The last significant challenge to this tendency was the unanimous invalidation in the Schechter case of 1935 of a statute authorizing the President to promulgate economic codes of conduct for all industries. This was, said the Court’s most liberal member, Justice Cardozo, “delegation run riot; no such plentitude of power is capable of transfer.”
The current reconciliation bill runs it close; the delegations in it are not in one easily focused on and invalidated section of the act, but in 15 or 20 sections of it. Under it, the federal executive, with little policy guidance, is given authority to erect whole new systems of preschool education, day care and elder care; to reconfigure the dental profession; and to make massive investments in housing, including reviving direct federal construction of the family housing developments that are the most spectacular features of inner-city slums.
The political regime it fosters and contemplates was that vividly described by the Cornell political scientist Theodore Lowi in his End of Liberalism, originally published in 1969: “a government that is unlimited in scope but formless in action, [that] can neither plan nor achieve justice because [interest-group] liberalism replaces planning with bargaining and creates a regime of policy without law, replac[ing] elected representatives with interest groups as proxies for citizen participation.”
The debate on the reconciliation bill has focused on raw numbers, not on the drastic policy changes it will foster in transferring primary responsibility for the care of the young and old from families to the national government and in destroying professional autonomy in several professions.
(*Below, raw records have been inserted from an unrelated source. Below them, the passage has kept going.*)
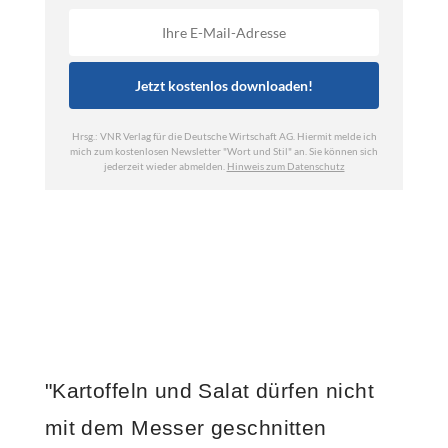
"Kartoffeln und Salat dürfen nicht
mit dem Messer geschnitten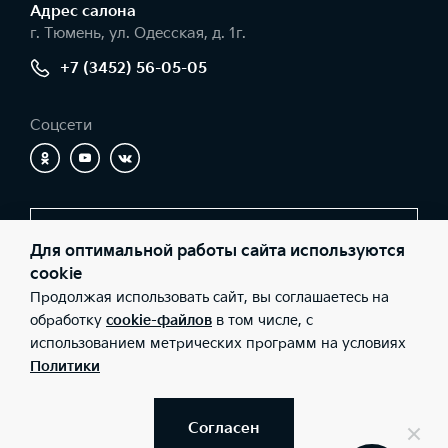
Адрес салонa
г. Тюмень, ул. Одесская, д. 1г.
+7 (3452) 56-05-05
Соцсети
Заказать звонок
Для оптимальной работы сайта используются
cookie
Продолжая использовать сайт, вы соглашаетесь на
© 2026 Юридические лица ООО «Никко» (Фактический адрес: г.
обработку
cookie-файлов
в том числе, с
Тюмень, ул. Одесская, д. 1г.; Телефон: +7 (3452) 56-05-05; ИНН:
использованием метрических программ на условиях
7203159984; ОГРН: 1057200646920), ООО «Киа Россия и СНГ»
(Фактический адрес: г.Москва, Валовая 26; Телефон: 8 800 301
Политики
08 80; ИНН: 7728674093; ОГРН: 5087746291760) ведут
деятельность на территории РФ в соответствии с
законодательством РФ. Реализуемые товары доступны к
получению на территории РФ. Информация о соответствующих
Согласен
моделях и комплектациях и их наличии, ценах, возможных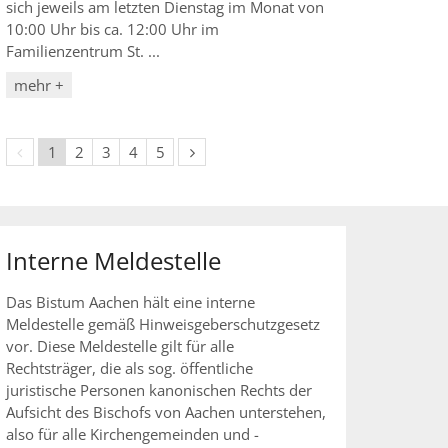
sich jeweils am letzten Dienstag im Monat von
10:00 Uhr bis ca. 12:00 Uhr im
Familienzentrum St. ...
mehr +
Vorherige Seite
Nächste Seite
1
2
3
4
5
Interne Meldestelle
Das Bistum Aachen hält eine interne
Meldestelle gemäß Hinweisgeberschutzgesetz
vor. Diese Meldestelle gilt für alle
Rechtsträger, die als sog. öffentliche
juristische Personen kanonischen Rechts der
Aufsicht des Bischofs von Aachen unterstehen,
also für alle Kirchengemeinden und -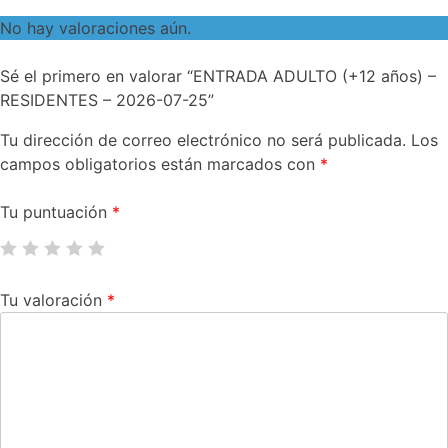
No hay valoraciones aún.
Sé el primero en valorar “ENTRADA ADULTO (+12 años) –
RESIDENTES – 2026-07-25”
Tu dirección de correo electrónico no será publicada.
Los
campos obligatorios están marcados con
*
Tu puntuación
*
Tu valoración
*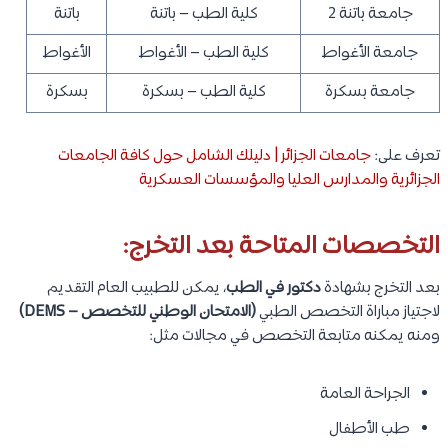
جامعة باتنة 2
كلية الطب – باتنة
باتنة
جامعة الأغواط
كلية الطب – الأغواط
الأغواط
جامعة بسكرة
كلية الطب – بسكرة
بسكرة
تعرف على:
جامعات الجزائر | دليلك الشامل حول كافة الجامعات
الجزائرية والمدارس العليا والمؤسسات العسكرية
التخصصات المتاحة بعد التخرج:
بعد التخرج بشهادة
دكتور في الطب
، يمكن للطبيب العام التقديم
لاجتياز مباراة التخصص الطبي
(الامتحان الوطني للتخصص – DEMS)
ومنه يمكنه متابعة التخصص في مجالات مثل:
الجراحة العامة
طب الأطفال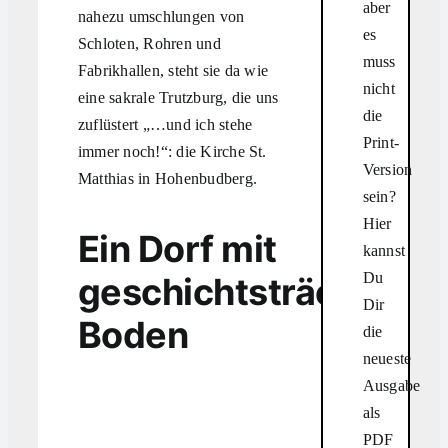
aber
nahezu umschlungen von
es
Schloten, Rohren und
muss
Fabrikhallen, steht sie da wie
nicht
eine sakrale Trutzburg, die uns
die
zuflüstert „…und ich stehe
Print-
immer noch!“: die Kirche St.
Version
Matthias in Hohenbudberg.
sein?
Hier
Ein Dorf mit
kannst
Du
geschichtsträchtige
Dir
Boden
die
neueste
Ausgabe
als
PDF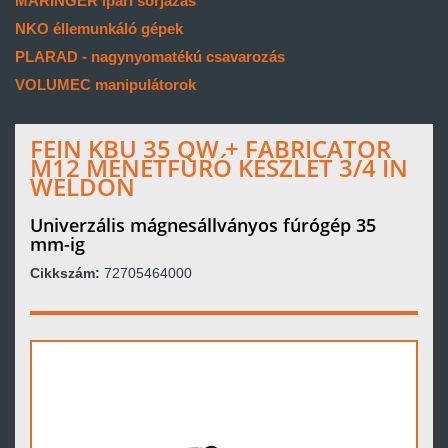
MARINGER ipari sorjázás
NKO éllemunkáló gépek
PLARAD - nagynyomatékú csavarozás
VOLUMEC manipulátorok
FEIN KBU 35 QW + FABRICATOR
M12 MENETFÚRÓ KÉSZLET 3/4 IN
WELDON
Univerzális mágnesállványos fúrógép 35
mm-ig
Cikkszám:
72705464000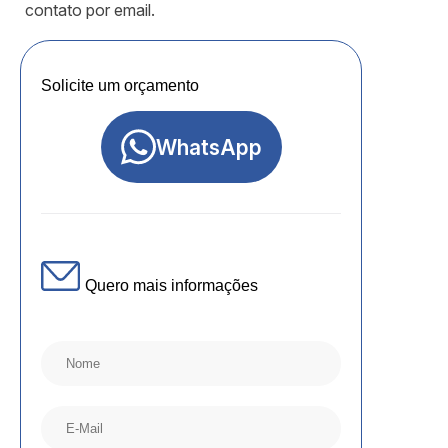
contato por email.
Solicite um orçamento
WhatsApp
Quero mais informações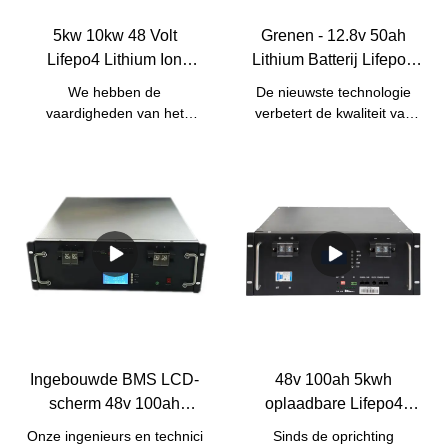
5kw 10kw 48 Volt
Grenen - 12.8v 50ah
Lifepo4 Lithium Ion
Lithium Batterij Lifepo4
Oplaadbare
Batterijen Voor Loodzuur
We hebben de
De nieuwste technologie
Batterijpakket Met
Vervangende Batterij 12v
vaardigheden van het
verbetert de kwaliteit van
Ingebouwde BMS | Pine
50ah 12V Lifepo4 batterij
productieproces van de
12.8v 50ah lithiumbatterij
goedkope zonne-energie
Lifepo4-batterijen voor
5kw 10kw Lifepo4-batterij
loodzuurvervangingsbatterij
48v 50ah lithium-ion
12v 50ah. Het product is
oplaadbare batterij met
dus al gebruikt in een breed
ingebouwde BMS onder de
scala aan toepassingen,
knie. Dankzij de
zoals lithium-ionbatterijen.
hoogwaardige
technologieën is ons
product gemaakt om
multifunctioneel te zijn. Het
gebruik ervan bestrijkt het
Ingebouwde BMS LCD-
48v 100ah 5kwh
gebied (en) van lithium-
scherm 48v 100ah
oplaadbare Lifepo4
ionbatterijen.
lithium-ionfosfaatbatterij
lithium-ionbatterij voor
Onze ingenieurs en technici
Sinds de oprichting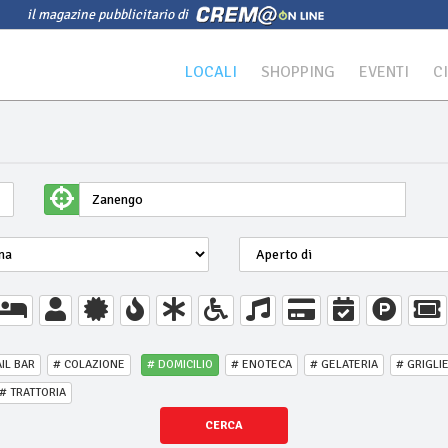
il magazine pubblicitario di
LOCALI
SHOPPING
EVENTI
C
IL BAR
# COLAZIONE
# DOMICILIO
# ENOTECA
# GELATERIA
# GRIGLI
# TRATTORIA
CERCA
The Biden administration is currently engaged in “buying off” the few declared Democratic opponents of these and other provisions of its bill, of which the public remains largely ignorant; thanks to past excesses, it has many tools with which to do so.
The education and housing portions of the proposal are equally bad: allowing a generation of college students to welsh on student loans; reviving federally-built low income projects like the deservedly demolished Pruitt-Igoe project in St. Louis in partial place of the voucher system introduced by Secretary Carla Hills in the Nixon administration; failing to provide tax incentives for accessory apartments; and providing money for public schools without the four necessary reforms—repeal of federal restraints on school discipline, a building-level board for each school, abolition of education-methods course requirements for high school teachers, and extra pay for teachers in scarce science, language, and special education disciplines.
Enactment of the reconciliation bill in some destructive form can be prevented only by educating the grass roots of its policy implications and in appealing to the Democratic senators and congressmen who are about to retire, and who are keeping their heads down, not to further destroy the influence and power of the legislature of which they are a part. The wide delegations and lack of care for subsidiarity in society are bad enough; worse still is a mechanism making possible creation of programs for which there is no popular or political majority through a device fostering linkages and blackmail.
George Liebmann is the president of the Library Company of the Baltimore Bar and the author of numerous works on law and politics, most recently Vox Clamantis In Deserto: An Iconoclast Looks At Four Failed Administrations.